> _WHAT NEEDS TO BE DONE_
Below is a block of entries; repeat exactly the lines starting at the line that contains "POHYB. Proto chceme více rozvíjet spolupráci" and ending at the line that contains "snowboardy pod vlastní značkou Westige. V r", both included.

(Beginning of DATA SUPPLIED)

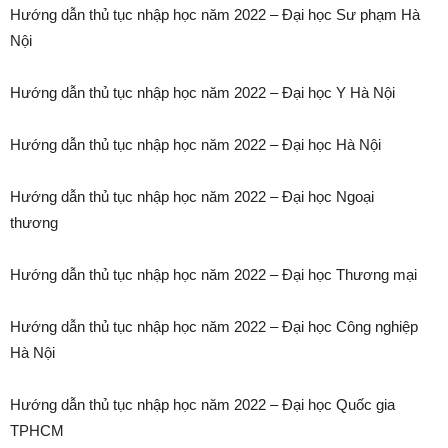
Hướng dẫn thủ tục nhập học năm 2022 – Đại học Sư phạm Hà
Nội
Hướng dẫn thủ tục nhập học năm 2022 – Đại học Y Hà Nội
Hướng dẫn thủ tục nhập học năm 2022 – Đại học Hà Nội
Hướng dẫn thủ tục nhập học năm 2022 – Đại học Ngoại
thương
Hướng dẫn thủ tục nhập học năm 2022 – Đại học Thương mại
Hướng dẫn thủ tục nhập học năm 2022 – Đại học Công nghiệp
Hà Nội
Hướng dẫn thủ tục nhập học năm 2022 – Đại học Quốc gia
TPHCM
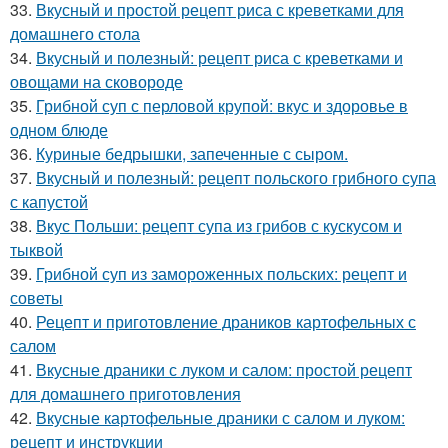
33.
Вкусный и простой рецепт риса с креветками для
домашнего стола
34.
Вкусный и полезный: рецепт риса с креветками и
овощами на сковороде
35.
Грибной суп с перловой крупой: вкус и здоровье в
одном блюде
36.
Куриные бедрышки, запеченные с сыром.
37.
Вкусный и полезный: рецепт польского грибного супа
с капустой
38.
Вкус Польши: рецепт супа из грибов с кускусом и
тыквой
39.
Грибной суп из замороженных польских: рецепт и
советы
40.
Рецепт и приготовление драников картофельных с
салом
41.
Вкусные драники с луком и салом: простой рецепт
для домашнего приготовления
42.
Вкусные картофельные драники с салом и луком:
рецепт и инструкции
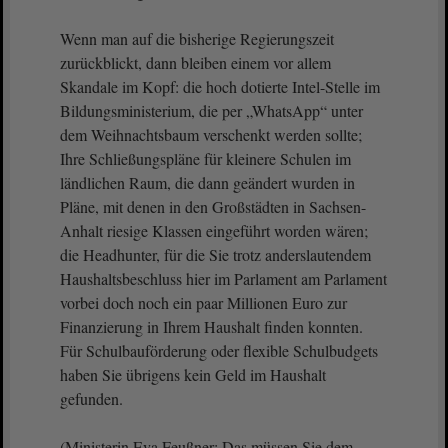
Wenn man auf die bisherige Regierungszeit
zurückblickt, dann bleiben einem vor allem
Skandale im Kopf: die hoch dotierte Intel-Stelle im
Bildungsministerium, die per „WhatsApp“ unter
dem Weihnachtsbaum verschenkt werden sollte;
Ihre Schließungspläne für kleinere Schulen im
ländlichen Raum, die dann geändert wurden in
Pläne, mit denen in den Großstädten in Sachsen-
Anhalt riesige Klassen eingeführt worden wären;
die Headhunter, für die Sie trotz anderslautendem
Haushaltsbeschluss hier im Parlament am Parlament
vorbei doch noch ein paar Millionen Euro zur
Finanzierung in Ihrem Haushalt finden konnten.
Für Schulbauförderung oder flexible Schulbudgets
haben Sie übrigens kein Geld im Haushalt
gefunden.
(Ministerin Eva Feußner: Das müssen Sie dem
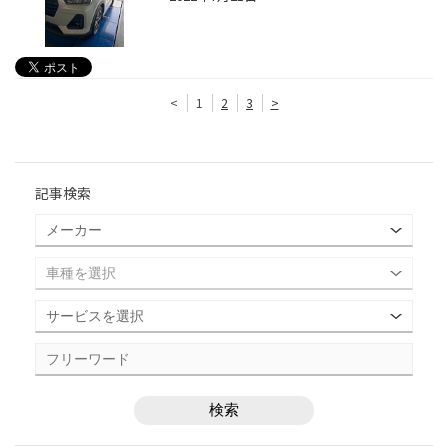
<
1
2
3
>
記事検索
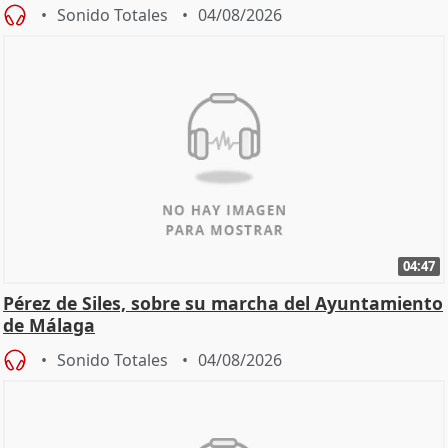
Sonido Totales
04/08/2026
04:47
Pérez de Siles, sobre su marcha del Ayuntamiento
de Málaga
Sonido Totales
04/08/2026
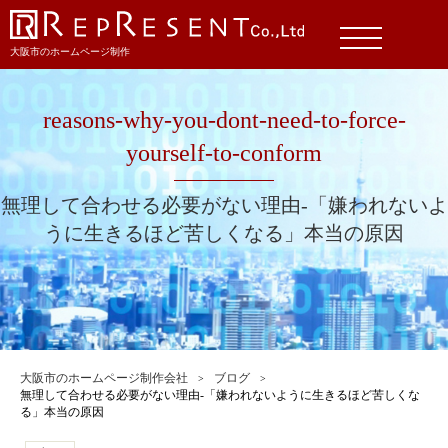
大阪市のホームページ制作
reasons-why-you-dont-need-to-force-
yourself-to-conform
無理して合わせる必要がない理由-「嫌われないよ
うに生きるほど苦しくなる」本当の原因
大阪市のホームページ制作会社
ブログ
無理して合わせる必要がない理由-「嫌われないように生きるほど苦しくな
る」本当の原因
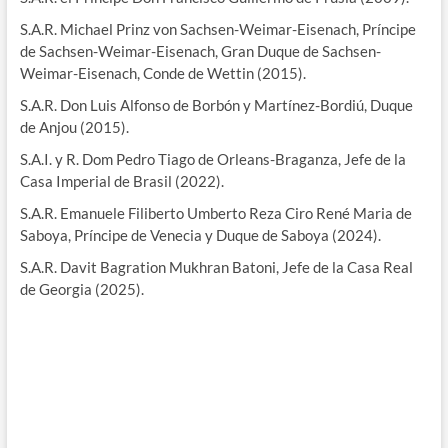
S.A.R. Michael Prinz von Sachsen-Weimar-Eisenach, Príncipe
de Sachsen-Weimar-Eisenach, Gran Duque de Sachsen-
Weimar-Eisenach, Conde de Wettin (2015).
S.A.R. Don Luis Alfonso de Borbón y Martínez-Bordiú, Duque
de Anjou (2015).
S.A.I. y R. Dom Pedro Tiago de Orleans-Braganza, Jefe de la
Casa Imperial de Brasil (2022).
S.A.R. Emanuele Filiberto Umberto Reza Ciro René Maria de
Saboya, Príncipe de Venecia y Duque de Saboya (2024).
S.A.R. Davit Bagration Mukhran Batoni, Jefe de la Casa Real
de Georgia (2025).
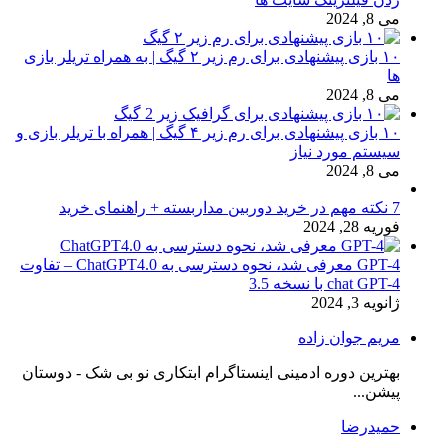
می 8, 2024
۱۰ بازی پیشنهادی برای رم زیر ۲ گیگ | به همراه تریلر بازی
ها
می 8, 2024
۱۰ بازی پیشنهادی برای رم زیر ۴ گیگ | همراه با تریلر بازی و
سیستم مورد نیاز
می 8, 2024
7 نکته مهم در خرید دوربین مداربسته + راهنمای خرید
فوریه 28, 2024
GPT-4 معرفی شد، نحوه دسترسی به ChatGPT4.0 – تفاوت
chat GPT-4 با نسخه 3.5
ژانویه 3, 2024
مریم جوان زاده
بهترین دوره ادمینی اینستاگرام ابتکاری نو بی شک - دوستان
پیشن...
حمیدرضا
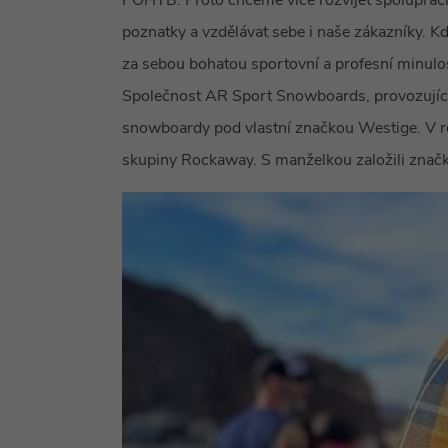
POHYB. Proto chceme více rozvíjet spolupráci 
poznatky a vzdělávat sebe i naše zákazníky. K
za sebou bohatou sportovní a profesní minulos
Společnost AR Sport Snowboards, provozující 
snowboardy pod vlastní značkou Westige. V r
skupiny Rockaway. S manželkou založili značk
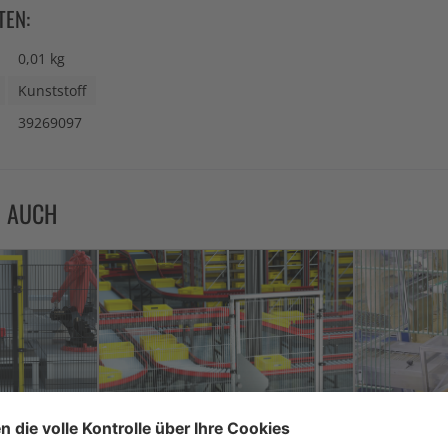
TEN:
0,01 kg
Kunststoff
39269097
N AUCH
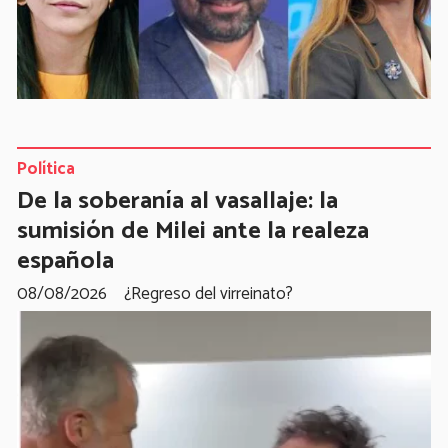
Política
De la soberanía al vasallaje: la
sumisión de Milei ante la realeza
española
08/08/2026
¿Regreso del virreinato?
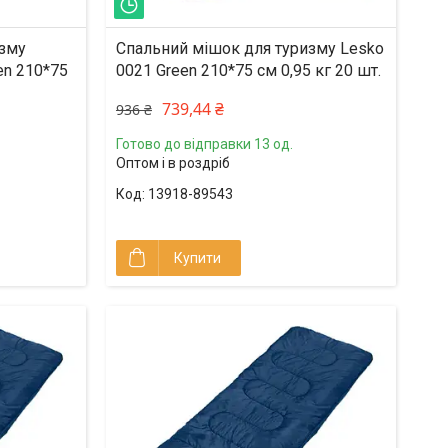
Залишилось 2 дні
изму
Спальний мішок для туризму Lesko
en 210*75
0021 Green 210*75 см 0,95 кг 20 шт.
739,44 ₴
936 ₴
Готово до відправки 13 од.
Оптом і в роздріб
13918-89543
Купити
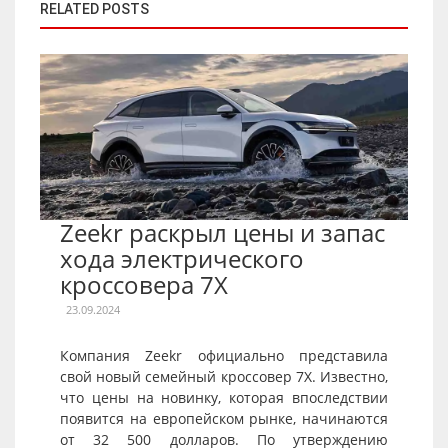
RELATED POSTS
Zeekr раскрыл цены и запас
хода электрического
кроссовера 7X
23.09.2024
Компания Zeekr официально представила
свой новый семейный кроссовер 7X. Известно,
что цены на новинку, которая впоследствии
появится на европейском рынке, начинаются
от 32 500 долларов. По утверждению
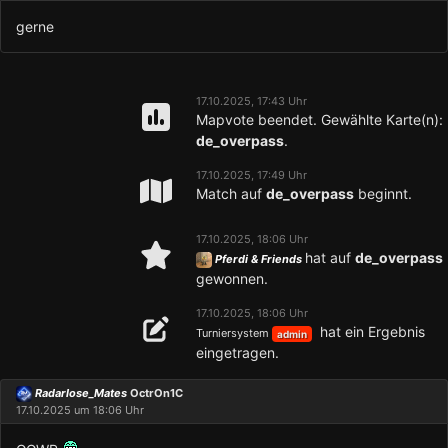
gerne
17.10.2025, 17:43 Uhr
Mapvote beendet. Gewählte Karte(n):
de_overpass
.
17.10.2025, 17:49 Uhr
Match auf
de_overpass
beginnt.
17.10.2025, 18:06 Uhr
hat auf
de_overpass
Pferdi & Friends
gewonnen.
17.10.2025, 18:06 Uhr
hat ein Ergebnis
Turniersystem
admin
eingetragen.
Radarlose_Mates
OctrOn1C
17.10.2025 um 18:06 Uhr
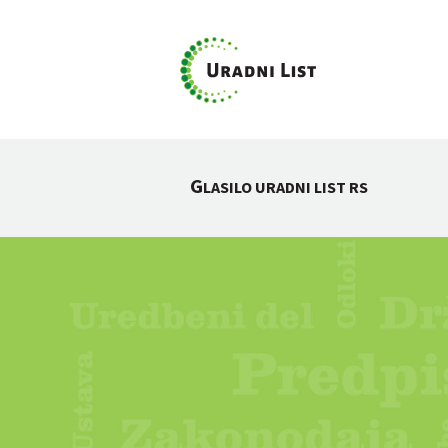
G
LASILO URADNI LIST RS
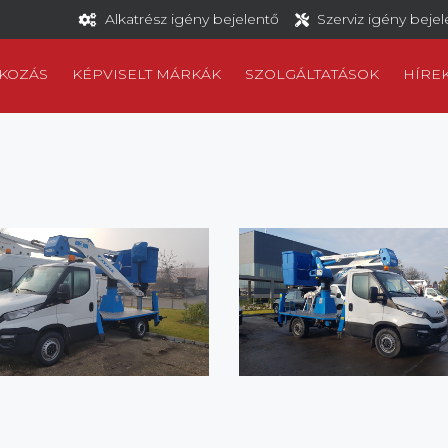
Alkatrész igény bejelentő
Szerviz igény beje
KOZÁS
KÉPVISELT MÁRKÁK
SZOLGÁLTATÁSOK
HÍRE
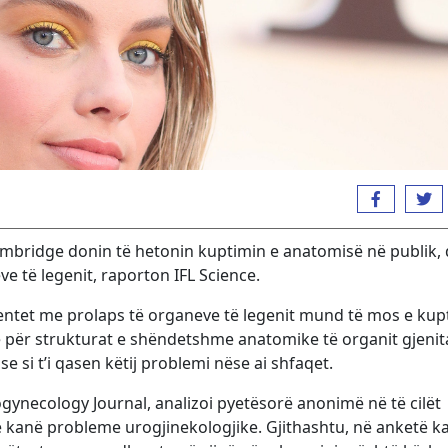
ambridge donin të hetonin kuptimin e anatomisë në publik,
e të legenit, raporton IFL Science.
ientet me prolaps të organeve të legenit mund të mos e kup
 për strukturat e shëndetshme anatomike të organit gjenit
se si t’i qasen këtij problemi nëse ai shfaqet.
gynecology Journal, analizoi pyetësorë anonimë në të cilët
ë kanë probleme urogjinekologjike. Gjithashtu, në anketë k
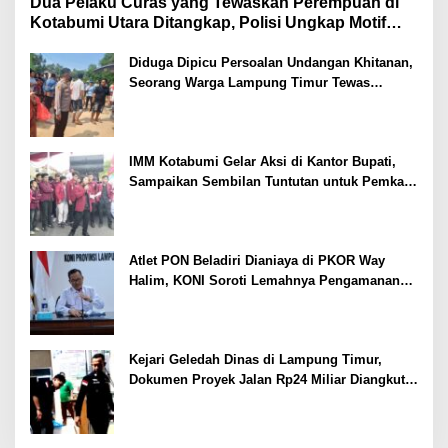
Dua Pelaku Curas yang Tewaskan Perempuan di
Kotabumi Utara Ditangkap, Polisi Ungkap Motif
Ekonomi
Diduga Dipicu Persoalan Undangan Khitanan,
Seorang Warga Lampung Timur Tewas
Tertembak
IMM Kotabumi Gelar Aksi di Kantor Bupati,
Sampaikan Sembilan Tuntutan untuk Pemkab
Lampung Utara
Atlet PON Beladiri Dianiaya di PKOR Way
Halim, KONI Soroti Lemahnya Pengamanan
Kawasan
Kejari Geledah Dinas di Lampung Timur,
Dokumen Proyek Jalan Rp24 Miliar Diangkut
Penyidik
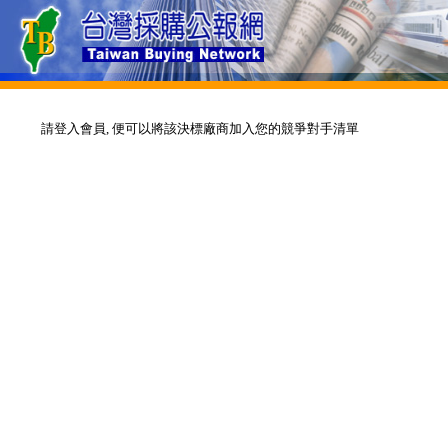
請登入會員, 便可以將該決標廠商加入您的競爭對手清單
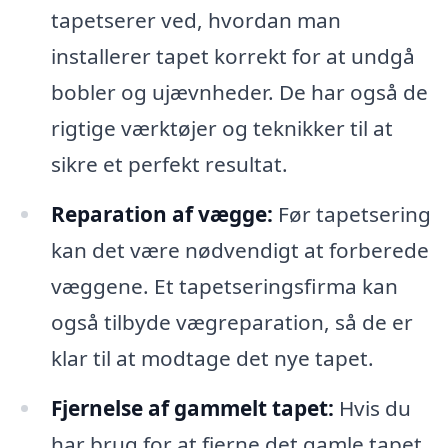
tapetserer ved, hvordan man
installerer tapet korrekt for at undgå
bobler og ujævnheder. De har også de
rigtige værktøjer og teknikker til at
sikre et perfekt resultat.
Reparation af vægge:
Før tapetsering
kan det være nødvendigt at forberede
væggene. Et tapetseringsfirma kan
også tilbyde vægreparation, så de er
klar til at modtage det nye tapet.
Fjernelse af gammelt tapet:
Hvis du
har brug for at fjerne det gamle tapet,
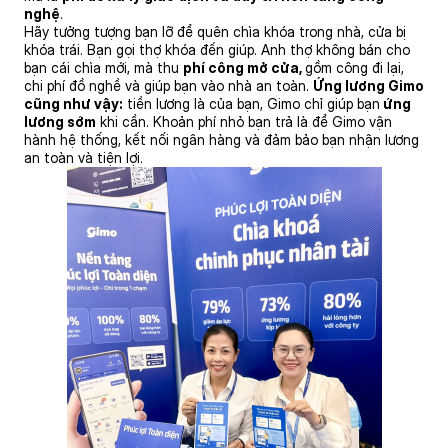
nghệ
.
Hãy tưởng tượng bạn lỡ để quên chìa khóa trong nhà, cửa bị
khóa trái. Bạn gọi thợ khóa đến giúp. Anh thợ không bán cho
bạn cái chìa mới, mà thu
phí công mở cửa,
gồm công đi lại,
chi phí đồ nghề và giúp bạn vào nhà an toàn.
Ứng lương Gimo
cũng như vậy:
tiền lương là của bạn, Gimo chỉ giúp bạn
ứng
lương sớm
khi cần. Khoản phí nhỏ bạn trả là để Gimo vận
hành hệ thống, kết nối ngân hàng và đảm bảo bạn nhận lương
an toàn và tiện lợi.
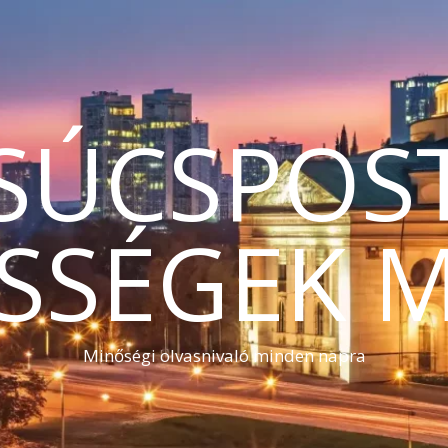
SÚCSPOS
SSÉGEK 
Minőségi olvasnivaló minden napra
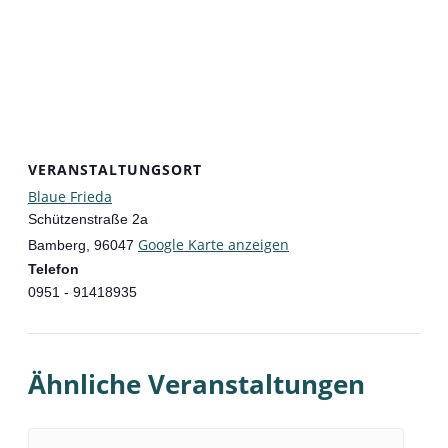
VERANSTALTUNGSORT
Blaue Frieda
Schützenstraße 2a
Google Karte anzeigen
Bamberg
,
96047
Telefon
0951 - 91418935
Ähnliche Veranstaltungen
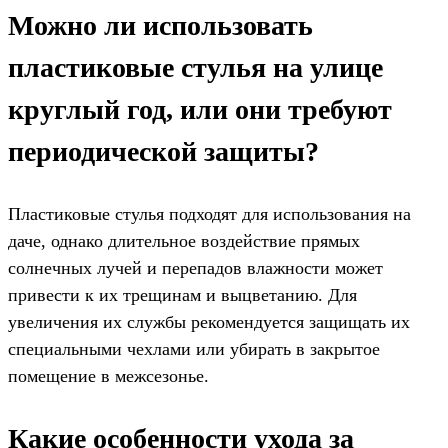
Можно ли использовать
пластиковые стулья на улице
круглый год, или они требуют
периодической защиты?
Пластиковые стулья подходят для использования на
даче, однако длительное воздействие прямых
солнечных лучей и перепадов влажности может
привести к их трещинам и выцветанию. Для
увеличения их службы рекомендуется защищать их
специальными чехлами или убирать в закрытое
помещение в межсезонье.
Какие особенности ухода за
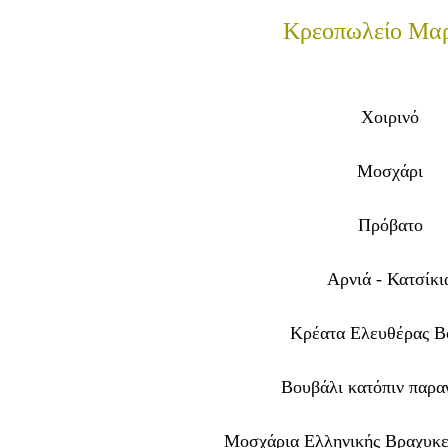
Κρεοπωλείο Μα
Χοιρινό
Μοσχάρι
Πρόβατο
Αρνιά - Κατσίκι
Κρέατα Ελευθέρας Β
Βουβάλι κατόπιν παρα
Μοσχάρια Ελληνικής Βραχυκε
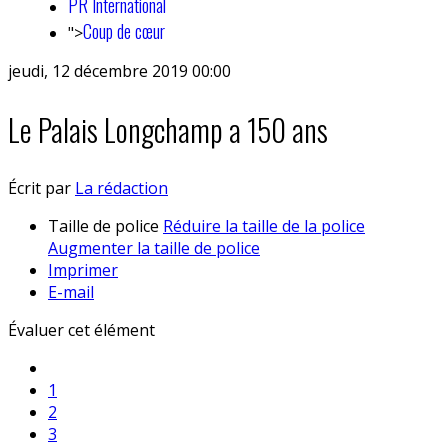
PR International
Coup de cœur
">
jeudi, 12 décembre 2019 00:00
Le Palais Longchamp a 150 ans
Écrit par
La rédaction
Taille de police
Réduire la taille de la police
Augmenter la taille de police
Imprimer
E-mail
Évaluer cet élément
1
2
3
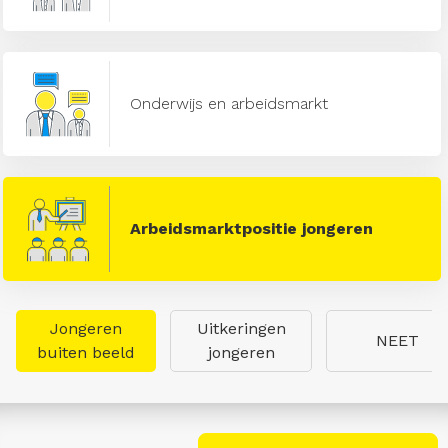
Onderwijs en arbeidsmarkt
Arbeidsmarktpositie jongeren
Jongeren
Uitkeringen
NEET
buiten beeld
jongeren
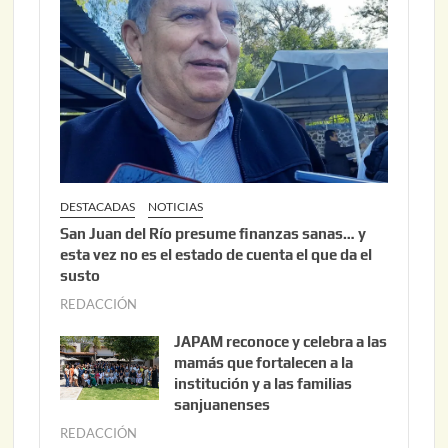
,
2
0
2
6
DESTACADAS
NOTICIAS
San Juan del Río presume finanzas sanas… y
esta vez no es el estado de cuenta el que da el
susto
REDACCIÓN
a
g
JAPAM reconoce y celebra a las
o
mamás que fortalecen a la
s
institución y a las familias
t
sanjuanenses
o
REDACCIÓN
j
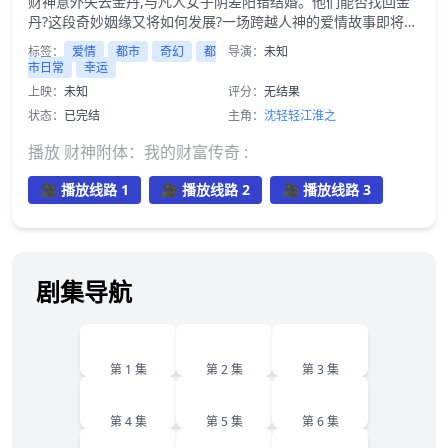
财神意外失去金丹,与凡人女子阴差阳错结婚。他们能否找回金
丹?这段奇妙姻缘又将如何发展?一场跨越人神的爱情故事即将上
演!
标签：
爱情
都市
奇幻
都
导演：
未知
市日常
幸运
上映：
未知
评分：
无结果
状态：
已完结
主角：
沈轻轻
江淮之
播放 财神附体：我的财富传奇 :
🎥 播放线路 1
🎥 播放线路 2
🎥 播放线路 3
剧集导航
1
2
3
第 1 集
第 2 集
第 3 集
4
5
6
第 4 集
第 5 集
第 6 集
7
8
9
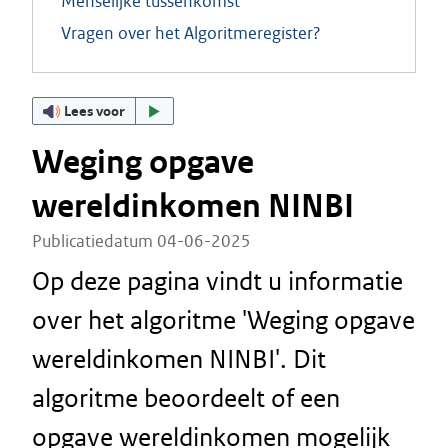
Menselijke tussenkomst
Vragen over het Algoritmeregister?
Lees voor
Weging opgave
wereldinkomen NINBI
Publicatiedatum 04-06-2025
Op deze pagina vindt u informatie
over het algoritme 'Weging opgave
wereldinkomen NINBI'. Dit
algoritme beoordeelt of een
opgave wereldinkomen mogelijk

(End of DATA SUPPLIED)

> _ANSWER TO THIS PROBLEM_
POHYB. Proto chceme více rozvíjet spolupráci 
poznatky a vzdělávat sebe i naše zákazníky. K
za sebou bohatou sportovní a profesní minulos
Společnost AR Sport Snowboards, provozující 
snowboardy pod vlastní značkou Westige. V r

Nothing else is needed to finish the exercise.